3. Explain the main components of the Semantic Web and how they relate to Document Processing. Limited ability to explain the main components of the Semantic Web. Ability to describe the main components of the Semantic Web. Ability to explain the main components of the Semantic Web, with insightful references about the interplay between Semantic Web and document processing.
4. Implement text processing applications using a programming language such as Python. Ability to implement trivial applications that are not much more complex than the examples given in standard textbooks and tutorials. Ability to implement, document and evaluate simple end-to-end intelligent text-processing applications. Ability to implement and evaluate complex intelligent text-processing applications. Ability to document and evaluate the implementation in a manner that shows insight.
5. Integrate Semantic Web technology into Document Processing. Limited ability to implement core elements of Semantic Web applications. Ability to implement and document simple Semantic Web applications. Anility to implement and document Semantic Web applications that require the use of Document Processing technology, in a manner that shows insight.

 

 

All the unit assessed tasks will be marked on a numerical scale that reflects how well the student meets the relevant learning outcomes. This mapping of learning outcomes to marks will be specified in the assignment descriptions.

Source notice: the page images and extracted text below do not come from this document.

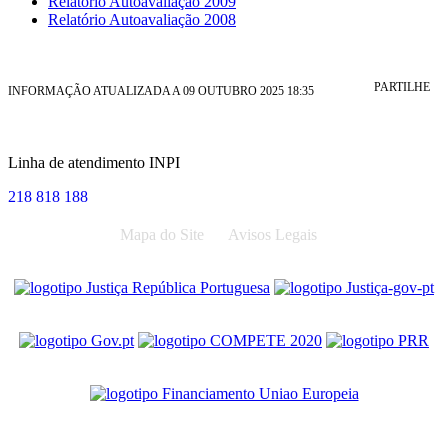
Relatório Autoavaliação 2009
Relatório Autoavaliação 2008
PARTILHE
INFORMAÇÃO ATUALIZADA A 09 OUTUBRO 2025 18:35
Linha de atendimento INPI
218 818 188
Mapa do Site
Avisos Legais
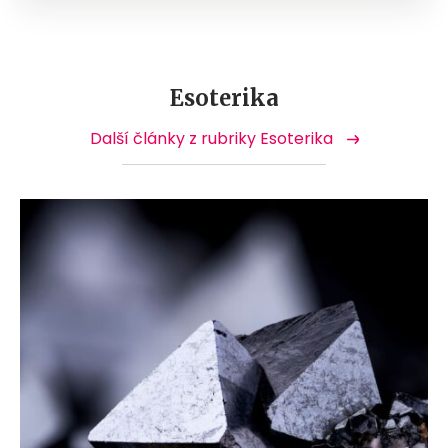
Esoterika
Další články z rubriky Esoterika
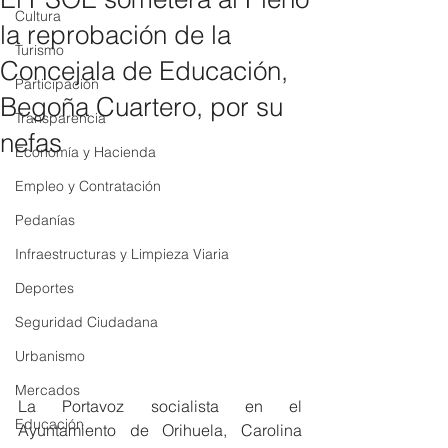
Cultura
la reprobación de la
Turismo
Concejala de Educación,
Participación
Begoña Cuartero, por su
Transparencia
nefas
Economía y Hacienda
Empleo y Contratación
Pedanías
Infraestructuras y Limpieza Viaria
Deportes
Seguridad Ciudadana
Urbanismo
Mercados
La Portavoz socialista en el 
Educación
Ayuntamiento de Orihuela, Carolina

Your final grade depends on your performance in each part of the assessments. Note that on occasion your raw mark (i.e. the total of your marks for each assessment item) may not be the same as the SNG which you receive. In particular, if your exam marks are too low you may be awarded a lower grade than the one of the range of your raw marks.

You will obtain a grade of Pass if you meet the learning outcomes of this unit at a basic level. In particular:

  • If you perform satisfactorily in the examination (at least 40% of the total exam marks); and
  • if the total mark is at least 50%; and
  • if you satisfy all the core sections of at least two of the assignments.

Changes Made to Previous Offerings

We try to adapt this unit to new developments in the area of natural language processing, and in response to feedback from students from past years.

Compared with last year, this year we plan to significantly increase the importance of the Semantic Web, and how it relates to Document Processing. The contents on Machine Learning used to be very strong in this unit, now it will be significantly reduced.

The learning outcomes of the unit have changed since last year, giving a specific mention to the Semantic Web in order to align it with the new Major in Web Design and Development.